Heavy metal contamination, particularly hexavalent chromium (Cr(VI)), in water bodies poses severe environmental and health risks. In recent years, using natural adsorbents for removing heavy metals has gained intensive interest thanks to their eco-friendliness and cost-effectiveness. In this work, lignocellulosic biomass materials were modified and employed as adsorbents to remove Cr(VI) from contaminated water. Adsorbent materials derived from Eichhornia crassipes showed the significance of removing Cr (VI) from the aqueous solution after being treated by H₂SO₄ acid 1.5% w/v at 45^oC for 30 h.
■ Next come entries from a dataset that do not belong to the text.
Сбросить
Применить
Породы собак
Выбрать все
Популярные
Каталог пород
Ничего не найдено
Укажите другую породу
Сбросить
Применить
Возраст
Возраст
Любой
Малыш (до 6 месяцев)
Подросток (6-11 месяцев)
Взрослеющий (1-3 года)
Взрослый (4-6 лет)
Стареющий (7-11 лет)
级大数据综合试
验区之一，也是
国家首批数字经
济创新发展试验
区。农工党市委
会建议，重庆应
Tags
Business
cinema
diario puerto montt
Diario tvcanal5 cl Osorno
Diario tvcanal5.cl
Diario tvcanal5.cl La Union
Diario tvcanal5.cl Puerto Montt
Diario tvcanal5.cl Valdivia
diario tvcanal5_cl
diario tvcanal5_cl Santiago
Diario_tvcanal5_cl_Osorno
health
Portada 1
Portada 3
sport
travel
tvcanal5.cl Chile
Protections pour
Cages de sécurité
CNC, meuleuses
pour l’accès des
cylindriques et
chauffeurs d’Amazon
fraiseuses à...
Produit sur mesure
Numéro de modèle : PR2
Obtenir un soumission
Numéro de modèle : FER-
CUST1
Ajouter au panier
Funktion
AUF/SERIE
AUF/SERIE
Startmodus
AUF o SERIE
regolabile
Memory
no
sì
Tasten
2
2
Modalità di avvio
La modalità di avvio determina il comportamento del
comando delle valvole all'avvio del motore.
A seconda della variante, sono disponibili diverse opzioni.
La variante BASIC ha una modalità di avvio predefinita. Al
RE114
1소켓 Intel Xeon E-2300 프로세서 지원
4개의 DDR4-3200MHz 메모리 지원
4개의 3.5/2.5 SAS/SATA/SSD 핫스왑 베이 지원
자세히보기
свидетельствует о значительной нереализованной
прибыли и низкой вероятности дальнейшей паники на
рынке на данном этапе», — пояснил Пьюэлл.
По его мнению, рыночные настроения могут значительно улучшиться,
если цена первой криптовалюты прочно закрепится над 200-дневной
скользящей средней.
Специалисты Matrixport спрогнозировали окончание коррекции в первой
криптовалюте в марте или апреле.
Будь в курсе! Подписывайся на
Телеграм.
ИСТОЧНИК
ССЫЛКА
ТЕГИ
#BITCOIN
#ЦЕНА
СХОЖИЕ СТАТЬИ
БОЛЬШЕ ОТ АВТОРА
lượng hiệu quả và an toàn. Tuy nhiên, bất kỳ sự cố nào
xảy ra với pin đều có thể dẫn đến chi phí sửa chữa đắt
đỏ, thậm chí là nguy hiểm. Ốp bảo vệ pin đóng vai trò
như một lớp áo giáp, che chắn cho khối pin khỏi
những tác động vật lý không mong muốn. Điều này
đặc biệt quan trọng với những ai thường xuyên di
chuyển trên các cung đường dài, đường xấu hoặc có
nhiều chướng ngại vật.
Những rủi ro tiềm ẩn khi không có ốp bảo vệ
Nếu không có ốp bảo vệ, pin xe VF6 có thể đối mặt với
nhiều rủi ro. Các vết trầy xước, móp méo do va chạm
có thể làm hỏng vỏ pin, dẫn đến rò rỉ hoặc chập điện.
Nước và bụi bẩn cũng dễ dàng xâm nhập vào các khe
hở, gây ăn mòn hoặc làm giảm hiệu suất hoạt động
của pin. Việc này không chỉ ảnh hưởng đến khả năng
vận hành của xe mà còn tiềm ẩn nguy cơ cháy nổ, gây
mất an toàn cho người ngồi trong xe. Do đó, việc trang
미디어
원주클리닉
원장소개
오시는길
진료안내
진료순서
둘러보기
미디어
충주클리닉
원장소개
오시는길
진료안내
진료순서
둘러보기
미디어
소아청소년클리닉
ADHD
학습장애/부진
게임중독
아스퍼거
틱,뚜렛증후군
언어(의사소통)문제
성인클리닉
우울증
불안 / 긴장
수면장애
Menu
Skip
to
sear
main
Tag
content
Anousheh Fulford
After localising the upper and lower limits of each factor, design under the response surface models (RSM) using the Box–Behnken Design (BBD) method was used to optimise enhancement of the removal of Cr(VI). The strategy showcased the ability to construct a second-degree polynomial model that is highly valid (R2˃0.9805) and includes statistically significant interactions (P < 0.05). The findings indicated that the highest capacity for adsorbing Cr(VI) was 41.53 mg/g, which was attained by using 15 g/L of adsorbent, maintaining a pH of 3, starting with a Cr(VI) concentration of 130 mg/L, and allowing a contact duration of 80 minutes.